Starting a new business from the ground up isn’t easy. It takes a lot of time, hard work, and careful planning just to get the doors open, and keeping them open is an even bigger challenge. Depending on which industry you’re trying to gain a foothold in, what exactly you’re up against can vary.
When it comes to launching an MSP, there are a few things you should be keeping in mind. Spade Technology CEO Myles Keough spoke with MSPmentor.net as part of their If I Were Launching an MSP Now series, and shared three pieces of advice he would put to use if he were trying to start Spade Technology today.
Strive For Profitability Right Away – Turning a profit should be a priority for any business, but it’s important to make it a top priority for a few different reasons. Becoming a high-profit organization as quickly as possible gives you the financial freedom to build your business faster. As the saying goes ‘you need to spend money to make money,’ but in order to spend money, you need to have money.
Often, business owners will try to grow faster than they really should, figuring that while they might be losing money initially, bringing in more clients and more money now will make the business more profitable later. What actually ends up happening is that you’re not able to budget for the staff and resources needed to deliver on the promises you’ve made to clients, leaving those clients dissatisfied and potentially hurting your reputation.
The key is to grow your business at a pace that allows for your services to be consistent and gives you the time to properly train staff and bring things like automation and other solutions that boost productivity and efficiency into your operations before you start on boarding more clients. By building yourself into a high-profit business early on, you have the ability to bring in more clients at a faster pace, to have better overall results, to differentiate yourself from your competitors, to create a better workplace culture, and to attract better people to your team.

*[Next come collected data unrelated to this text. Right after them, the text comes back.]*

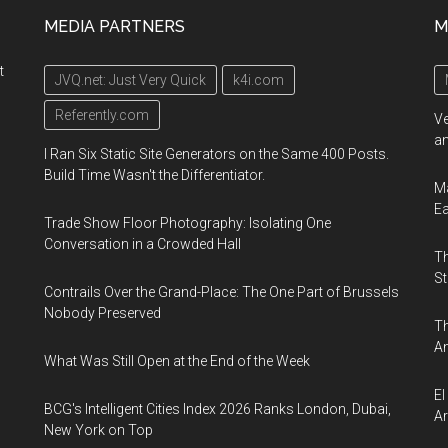
MEDIA PARTNERS
M
t
JVQ.net: Just Very Quick
k4i.com
Referently.com
Ve
an
I Ran Six Static Site Generators on the Same 400 Posts.
Build Time Wasn't the Differentiator.
Ma
E
Trade Show Floor Photography: Isolating One
Conversation in a Crowded Hall
Th
St
Contrails Over the Grand-Place: The One Part of Brussels
Nobody Preserved
Th
An
What Was Still Open at the End of the Week
El
BCG's Intelligent Cities Index 2026 Ranks London, Dubai,
Ar
New York on Top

Bring On The Right Clients – The goal of any MSP is to grow your client base, but you shouldn’t let the need to pad your roster lead you to working with clients that you know aren’t a good fit for your business. There are A level clients, B level clients, C level clients, and D level clients. You want to focus more on your A and B clients, but the reality is you’ll spend just as much time focused on your C and D clients. C and D clients are quite often less profitable for you than A and B clients, which means you’re getting less of a return on the work your team puts in for a D client than an A client.
C and D clients might not necessarily be paying less for your services, but they’re the clients who tend to disagree with the way your team does things, push back against your recommendations and advice, and do little to no work on their end to help with projects. These “problem clients” distract your staff from your A and B clients, and drag down productivity as a whole.
These clients will end up affecting employees morale, all of your A and B clients, and your bottom line. Starting right from day one, focus on being a lot more selective as to whom you do business with, as opposed to doing business with anybody you can sell to at any given moment.
Jumpstart Sales Right Away – While rushing into building a massive client base isn’t smart, neglecting sales altogether until you need new clients isn’t smart either. Focusing entirely on service quality and ignoring sales creates a situation where your team isn’t used to the on boarding process, which leads to staff forgetting about existing clients while they try to get new one settled.
That type of thinking tends to lead to binge selling, where your team would spend a few months bringing in a ton of new clients, and then find themselves juggling resources between old and new clients for months on end and making no one especially happy – including your staff. By making sales a part of your routine, you can bring on new clients a few at a time on a continual basis and make on boarding a familiar part of your day-to-day.
Your goal should be to have a consistency to all aspects of your operations, including sales. Your business needs new clients to continue to succeed, which means that a new client shouldn’t throw a wrench into the works. An essential part of your business shouldn’t be an ongoing struggle for you or your team. If it is, you need to look at doing things differently going forward.